As West Dallas Residents Face Uncertain Future, Some Focus On Faith
There’s a little patch of West Dallas called Gilbert-Emory. It’s only about six blocks, and it’s in the shadow of some of the new apartments and townhomes being built next to Singleton Boulevard. And in that little neighborhood, there are four to five tiny churches. As West Dallas transforms, church members have concerns about what will happen to their neighborhood, but they’re focused on their faith.
Cedric B. West is pastor of one of those churches, the Ark of God Revival Temple.
“We’ve been here about a year now, but we’ve been in the community through my father who’s been a pastor in the community for over 50 years,” West said.
Cynthia Baker is the daughter of the late Rev. Grisby Baker Sr., who started the church.
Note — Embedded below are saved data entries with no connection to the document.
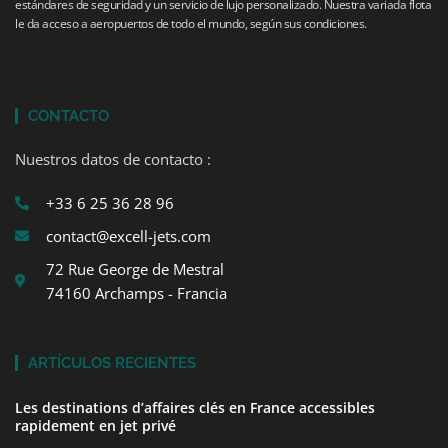
estándares de seguridad y un servicio de lujo personalizado. Nuestra variada flota
le da acceso a aeropuertos de todo el mundo, según sus condiciones.
CONTACTO
Nuestros datos de contacto :
+33 6 25 36 28 96
contact@excell-jets.com
72 Rue George de Mestral
74160 Archamps - Francia
ARTÍCULOS RECIENTES
Les destinations d’affaires clés en France accessibles
rapidement en jet privé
“He actually began preaching at about the age of 18. He had regular services at the congregation in a small building, formally a cleaners. This was on Singleton Boulevard,” she said. “By the spring of 1965, we relocated to a brand new facility which Rev. Baker Sr. had built from the ground up at 2503 Obenchain St.”
West calls it a “little bittie church.”
“When you walk inside you get an old feel, like ‘The Color Purple,’” he said. “Envision the movie ‘The Color Purple.’ We have pews inside of here and the floors are hardwood floors. Most of the people who are in this community have been here upwards of 25 to 30 years.”
Thanks to Pastor Baker, the community “really loved this church,” West said.
Considering the development that’s been transforming West Dallas, Baker wonders if churches might be uprooted.
“It’s been a home to a lot of people,” Baker said. “They’ve had great respect for Rev. Baker Sr. … and it always gave them something familiar that they could come back to.”
West says the church is a community staple.
“This community is where I really found myself,” he said. “I found out who I was, what my purpose was. I got to know God in my most intimate ways here in West Dallas. And I believe that faith plays a huge role in this community and in this church because of what people have encountered. The faith of Jesus Christ and this Church itself can help stabilize them and also let them know: ‘Hey, we’re here to help you in any way we can.’”
Jessica Diaz- Hurtado is an NPR Kroc Fellow. As part of her fellowship, she’s spending several months reporting at KERA.